“Our DNA does not fade like an ancient parchment.  It does not rust in the ground like the sword of a warrior long dead.  It is not eroded by wind or rain, nor reduced to ruin by fire and earthquake.  It is the traveller from an antique land that lives within us all”.1


The English are, through our Celtic ancestors, a far more ancient people ─ with far greater intellectual, spiritual and architectural achievements to our credit ─ than historians have until now acknowledged.  Part of the reason for this is that only recently have scientists discovered techniques that enable us to learn far more from historical artefacts than the rather basic archaeology that was at their disposal thirty or so years ago.  Early Georgians travelling through Wiltshire in the eighteenth century speculated that Stonehenge was a crumbling Roman Theatre, rather than the structure that we now know is older than the Pyramids, and that the astrological findings of our ancestors more than four thousand years ago, as demonstrated by New Grange in Co. Meath, Ireland, were comparable to those of the Babylonians2.  It’s just that the Celts lacked the ability to write things down or, if they did, our damp climate rotted them away long ago.
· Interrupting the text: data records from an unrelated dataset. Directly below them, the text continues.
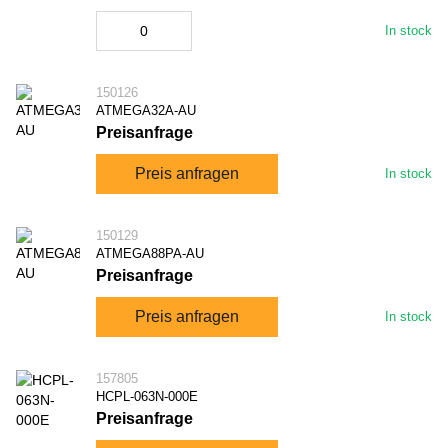
In stock
150126
ATMEGA32A-AU
Preisanfrage
Preis anfragen
In stock
150129
ATMEGA88PA-AU
Preisanfrage
Preis anfragen
In stock
157805
HCPL-063N-000E
Preisanfrage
A well-preserved male skeleton discovered in a cave near Cheddar in Somerset has been shown by carbon 14 dating to be some nine thousand years old.  With the new technology for extracting mitochondria DNA from such ancient skeletons Professor Bryan Sykes found, to his own and everybody else’s amazement, that three of the present inhabitants of the village of Cheddar have virtually identical mitochondria to that man of nine thousand years ago; that means that they are, on the female side, almost direct descendants of that man all those thousands of years ago3.  It is Sykes who sees this as being the ability now to give substance to those antique travellers from our distant history.  The rewriting of history books has now begun.  Invading peoples, such as the Danes, the Saxons and even the Romans who were so quick to dismiss our ancestors as primitive, woad-encrusted, pike-wielding illiterate farmers, never did wipe out the existing cultures.  The old cultures most likely changed slightly by the addition of a few new ideas.  To mate with the attractive daughter of the conquered race was much more fun than killing her.  The bloodline largely stays the same.
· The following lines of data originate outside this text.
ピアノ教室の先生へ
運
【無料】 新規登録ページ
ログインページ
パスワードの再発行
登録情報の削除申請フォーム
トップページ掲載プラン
Our knowledge of the Celts comes mainly from their artwork, jewellery and metalwork which is all of outstanding beauty, and then translating the significance of their megalithic monuments4.  Much of this oral tradition disappeared mainly because the Romans saw in the authority that the Druid priests held over their people a potential threat to their military superiority, and systematically set about exterminating them, especially in the Island of Anglesey5.  Because Caesar did not understand the Celts he was quick to write them off as superstitious, particularly because the Druids “instructed their scholars with the firm belief in the indestructibility of the human soul”.  That offended Roman agnosticism.  The Celts saw man as part of the natural world, unlike the Jews, the Romans or the Greeks, the Celts did not think that they had the right to exploit the natural world.  Theirs was a mighty inter-dependent cosmos; they believed in reincarnation, they were peacemakers and philosophers6.  They did not share the Roman belief in an angry god, or eternal damnation.  The elaborate knot work designs on their carvings and pottery symbolises the interconnectiveness of all aspects of life.  The education of children was, as were the Jews, taken very seriously but was largely within the family.  Old age was greatly honoured and respected, and old people regarded as the best teachers because they had time to pass on their knowledge.  Death, to the Celts, was only one end of the spiral of life for it was also the beginning of a new birth.
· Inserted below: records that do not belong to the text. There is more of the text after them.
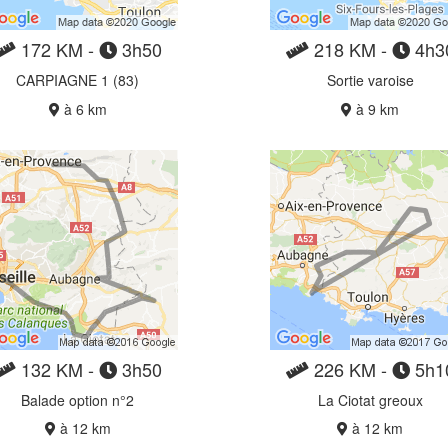
172 KM -
3h50
218 KM -
4h3
CARPIAGNE 1 (83)
Sortie varoise
à 6 km
à 9 km
132 KM -
3h50
226 KM -
5h1
Balade option n°2
La Ciotat greoux
à 12 km
à 12 km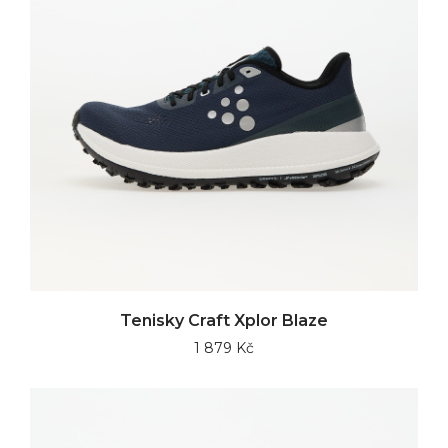
Tenisky Craft Xplor Blaze
1 879 Kč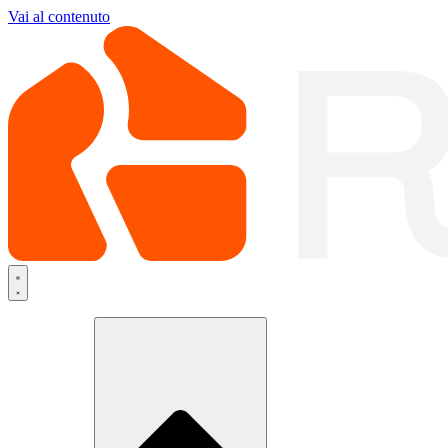
Vai al contenuto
When, in the sixth century, missionaries came from Rome to attempt to convert the descendants of these Druids to Christianity they found considerable sympathy for this new religion.  In a vivid incident, recorded by the Venerable Bede two centuries later, a nobleman addressed a hall full of his countrymen.  “It seems to me”, he said, “that the life of man is like that of a sparrow which flies in at one end of this hall from the dark outside.  He is here for a few minutes all in light and warmth, but then the sparrow will fly out again into the dark night.  So the life of man here appeareth for a little season, but what followeth on or what has gone before that surely we know not?  Wherefore if this new learning hath brought us any better assurity (?), methinks it is worthy to be followed”7.


In that homely anecdote from some fifteen hundred years ago the Celtic tradition started to draw together around its own sense of self the other great traditions of the Greeks, the Romans and the Jews, and so embarked on the creation of the English mind.